## What is required:
Work out how many lines below hold the string "partner" and state only that figure.

## Data supplied:
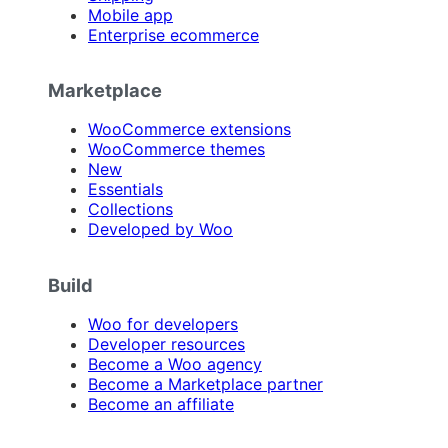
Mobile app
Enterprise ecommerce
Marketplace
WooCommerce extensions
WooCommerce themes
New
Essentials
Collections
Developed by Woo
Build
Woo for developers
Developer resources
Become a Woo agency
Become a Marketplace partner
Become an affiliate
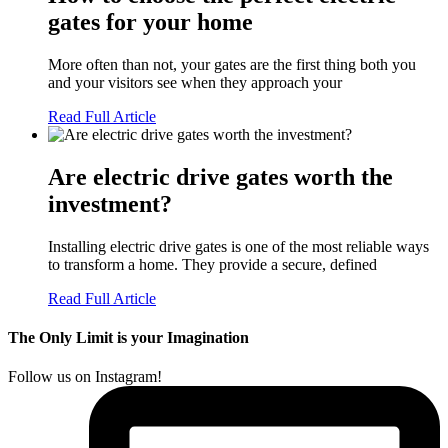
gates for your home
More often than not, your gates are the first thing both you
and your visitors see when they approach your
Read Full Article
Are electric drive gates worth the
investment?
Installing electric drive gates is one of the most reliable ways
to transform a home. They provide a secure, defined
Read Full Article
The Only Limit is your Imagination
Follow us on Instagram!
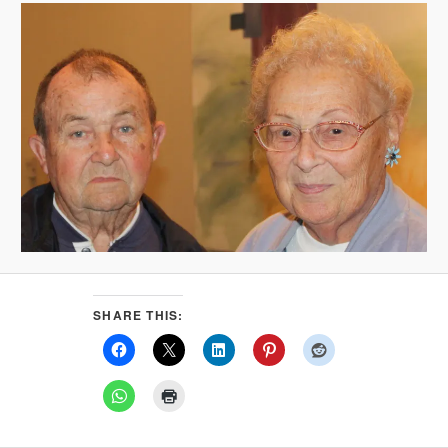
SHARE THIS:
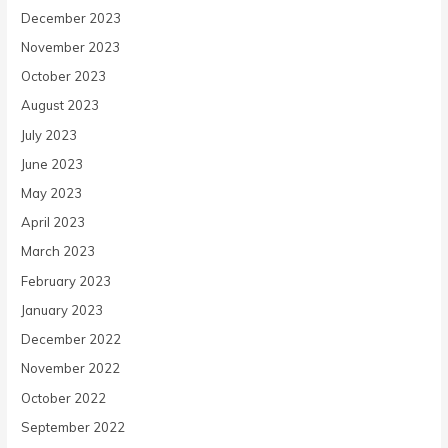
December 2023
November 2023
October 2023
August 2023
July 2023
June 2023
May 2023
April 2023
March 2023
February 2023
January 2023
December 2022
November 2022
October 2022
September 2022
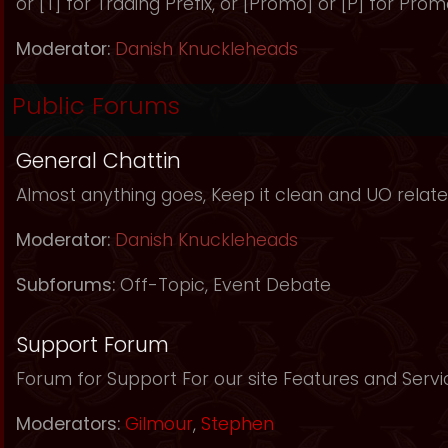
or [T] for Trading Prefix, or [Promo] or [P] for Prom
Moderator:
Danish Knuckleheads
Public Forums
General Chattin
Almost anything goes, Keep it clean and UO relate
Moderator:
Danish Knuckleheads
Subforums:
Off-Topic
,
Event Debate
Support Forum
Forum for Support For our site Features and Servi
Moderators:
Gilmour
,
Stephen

* * *

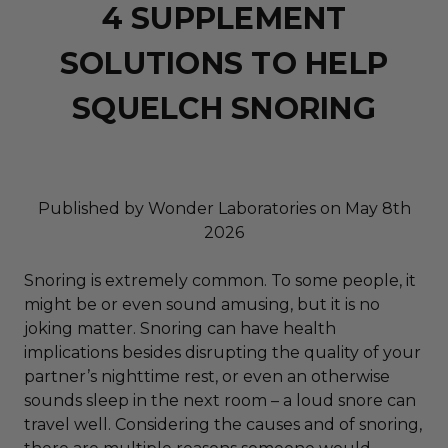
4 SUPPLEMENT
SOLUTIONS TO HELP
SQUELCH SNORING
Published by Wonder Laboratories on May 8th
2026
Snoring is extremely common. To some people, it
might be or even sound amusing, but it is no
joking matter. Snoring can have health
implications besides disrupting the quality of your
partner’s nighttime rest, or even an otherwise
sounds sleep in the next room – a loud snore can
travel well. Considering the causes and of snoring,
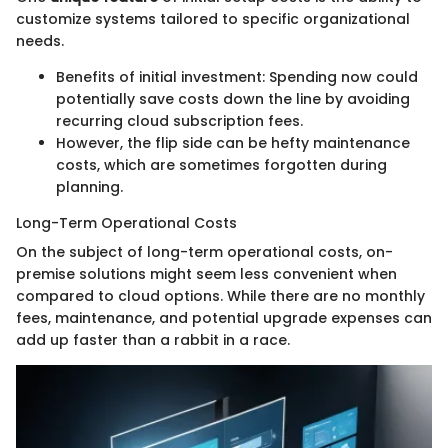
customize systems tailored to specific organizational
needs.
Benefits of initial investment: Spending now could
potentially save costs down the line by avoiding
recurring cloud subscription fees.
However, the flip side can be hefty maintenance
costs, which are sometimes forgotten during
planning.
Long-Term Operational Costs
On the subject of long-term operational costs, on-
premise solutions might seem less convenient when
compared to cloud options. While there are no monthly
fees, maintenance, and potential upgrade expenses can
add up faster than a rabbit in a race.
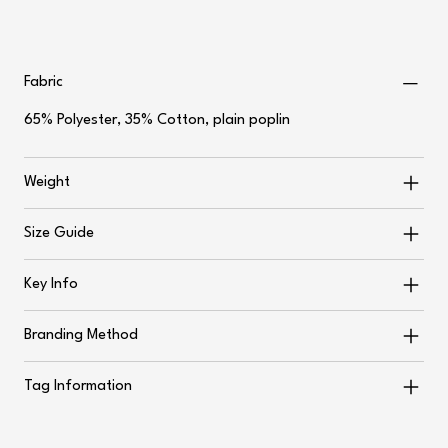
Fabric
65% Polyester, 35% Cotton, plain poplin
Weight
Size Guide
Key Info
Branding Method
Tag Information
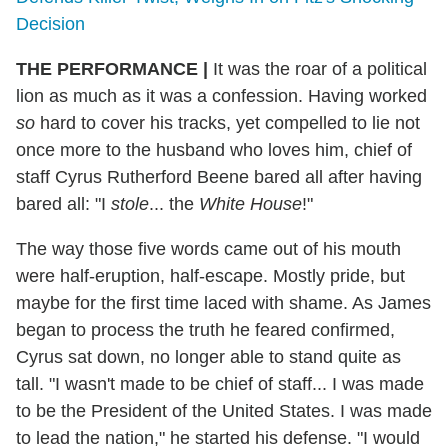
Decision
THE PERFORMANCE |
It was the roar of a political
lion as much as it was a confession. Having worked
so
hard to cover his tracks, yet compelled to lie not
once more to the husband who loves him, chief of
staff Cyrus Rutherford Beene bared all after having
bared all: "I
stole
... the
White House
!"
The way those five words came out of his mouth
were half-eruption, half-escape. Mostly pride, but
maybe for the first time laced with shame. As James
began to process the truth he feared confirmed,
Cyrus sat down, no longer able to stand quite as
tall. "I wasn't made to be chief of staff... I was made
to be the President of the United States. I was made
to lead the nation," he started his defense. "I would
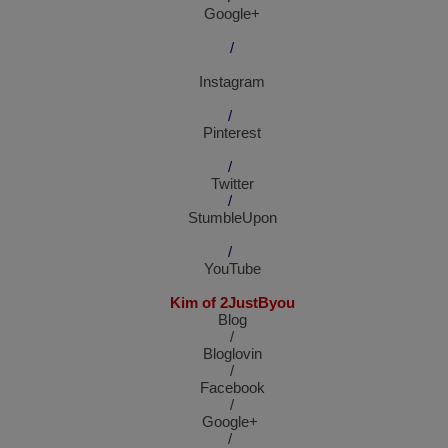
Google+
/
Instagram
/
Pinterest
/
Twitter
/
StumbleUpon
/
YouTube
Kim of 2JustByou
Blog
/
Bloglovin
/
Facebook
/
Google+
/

## Final answer:
2